At the age when most people start exploring alcohol, palates tend to prefer the sweeter and more approachable tipples, and wallets don’t easily reach beyond the harsher end of the market.
Whisky producers know this, of course, and always seek to make their products more approachable. This is why, for example, most of Japan drinks whisky in the form of Highballs – the spirit watered down a frankly absurd amount.
Enter Johnnie Walker, who are running a “Johnnie & Ginger” campaign to encourage us all to adulterate our whisky with ginger beer. Normally this would pass me by – I’ve never really got cocktails – but send me a packet of yeast and ask me to ferment something, and you have my attention.
Not content to simply encourage me to enjoy a Johnnie & Ginger, I was challenged to brew up my own “bold” ginger mixer, using ginger, lemon and sugar plus any further ingredients I fancied.
My chosen secret ingredient?
A wonderfully smoky paprika; sweet, rich and with a chilli heat that blends deliciously with the warmth of the ginger. Not to mention, it gives the finished ginger beer a fantastic colour!
Making ginger beer is pretty simple stuff, although it requires a spectacular amount of sugar:
30g grated fresh ginger
juice of half a lemon
700ml or so of water
one small packet of yeast
a generous half teaspoon of smoked paprika
Pop all that into a plastic bottle, and be careful not to seal it too tightly – sugar, yeast and a tightly sealed bottle go together to make a loud and messy kitchen explosion.
A couple of days later, it’s ready to taste!
The resulting potion stubbornly refuses to clear, and despite attempts to force it through my Aeropress, it remains looking more like radioactive pond water than a desirable mixer.

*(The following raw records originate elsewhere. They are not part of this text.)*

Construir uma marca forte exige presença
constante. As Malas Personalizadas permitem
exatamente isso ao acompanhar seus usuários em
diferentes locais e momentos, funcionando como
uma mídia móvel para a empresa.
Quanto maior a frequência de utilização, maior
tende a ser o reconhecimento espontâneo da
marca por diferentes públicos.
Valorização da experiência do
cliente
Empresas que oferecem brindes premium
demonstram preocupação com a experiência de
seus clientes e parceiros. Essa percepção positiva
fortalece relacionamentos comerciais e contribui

Close your eyes, and it’s a decent result. The nose is warmly ginger but not aggressive and well balanced by a hint of acidity from the lemon juice. The paprika is subtle but lurking there underneath, with an almost fruity smoke and a touch of pepper.
In the mouth there’s a nice blend of both ginger and chilli heat, sweet without being overly sticky and more lurking fruitiness from the paprika.

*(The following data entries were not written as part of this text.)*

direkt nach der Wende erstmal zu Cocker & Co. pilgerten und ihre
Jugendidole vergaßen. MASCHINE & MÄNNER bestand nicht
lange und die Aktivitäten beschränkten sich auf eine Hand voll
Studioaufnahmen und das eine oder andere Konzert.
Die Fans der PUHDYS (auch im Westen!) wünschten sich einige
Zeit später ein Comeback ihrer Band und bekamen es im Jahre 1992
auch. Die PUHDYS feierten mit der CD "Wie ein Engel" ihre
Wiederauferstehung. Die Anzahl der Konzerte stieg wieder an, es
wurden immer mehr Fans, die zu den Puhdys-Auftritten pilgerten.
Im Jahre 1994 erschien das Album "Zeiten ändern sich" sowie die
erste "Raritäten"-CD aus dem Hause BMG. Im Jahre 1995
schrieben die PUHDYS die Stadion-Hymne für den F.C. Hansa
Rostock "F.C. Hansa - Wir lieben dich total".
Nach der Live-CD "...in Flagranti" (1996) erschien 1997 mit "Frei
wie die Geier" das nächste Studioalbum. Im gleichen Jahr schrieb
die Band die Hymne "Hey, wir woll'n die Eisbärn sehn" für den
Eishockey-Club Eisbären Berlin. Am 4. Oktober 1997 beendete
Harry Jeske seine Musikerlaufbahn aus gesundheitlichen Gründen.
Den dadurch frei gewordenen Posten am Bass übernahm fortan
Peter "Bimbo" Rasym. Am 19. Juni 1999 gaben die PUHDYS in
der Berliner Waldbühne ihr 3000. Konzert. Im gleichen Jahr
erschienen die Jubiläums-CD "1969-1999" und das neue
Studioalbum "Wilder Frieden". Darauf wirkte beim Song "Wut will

But how does it blend with whisky?
The official guide is to mix your Johnnie & Ginger in a 1:2 ratio, and who am I to argue with the experts? The resulting drink is a pinky orange colour, looking more like freshly squeezed peach juice than a cocktail – next time, I shall have to improve my filtering technique!
On the nose, the lemon becomes more pronounced and again, the smokiness of the paprika is lurking there underneath the ginger heat.

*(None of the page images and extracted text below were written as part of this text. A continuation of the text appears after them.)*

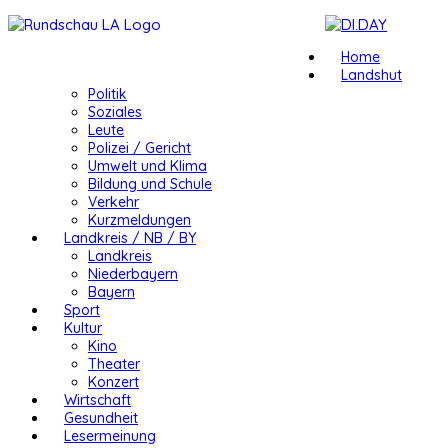
Home
Landshut
Politik
Soziales
Leute
Polizei / Gericht
Umwelt und Klima
Bildung und Schule
Verkehr
Kurzmeldungen
Landkreis / NB / BY
Landkreis
Niederbayern
Bayern
Sport
Kultur
Kino
Theater
Konzert
Wirtschaft
Gesundheit
Lesermeinung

In the mouth, the first impression is of sweet, sticky ginger beer which is quickly joined by a warmth that builds as time passes. It’s initially an alcohol heat which nicely balances out the sweetness, but it’s slowly replaced by a deep, lingering chilli warmth that lasts long after you swallow. The smoked character of the paprika isn’t as pronounced as I had hoped, but it’s definitely there in the finish, as the chilli slowly fades.
If alcoholic ginger beer always tasted like this, they’d sell a lot more.
I remain unconvinced that whisky needs adulterating with anything other than a small splash of plain water, but it’s been a fun experiment and I’ll definitely be making a bigger batch of paprika-spiced ginger beer, and figuring out how to get it properly clear.
Johnnie Walker provided the whisky and the yeast; I brought the ginger, lemon and paprika!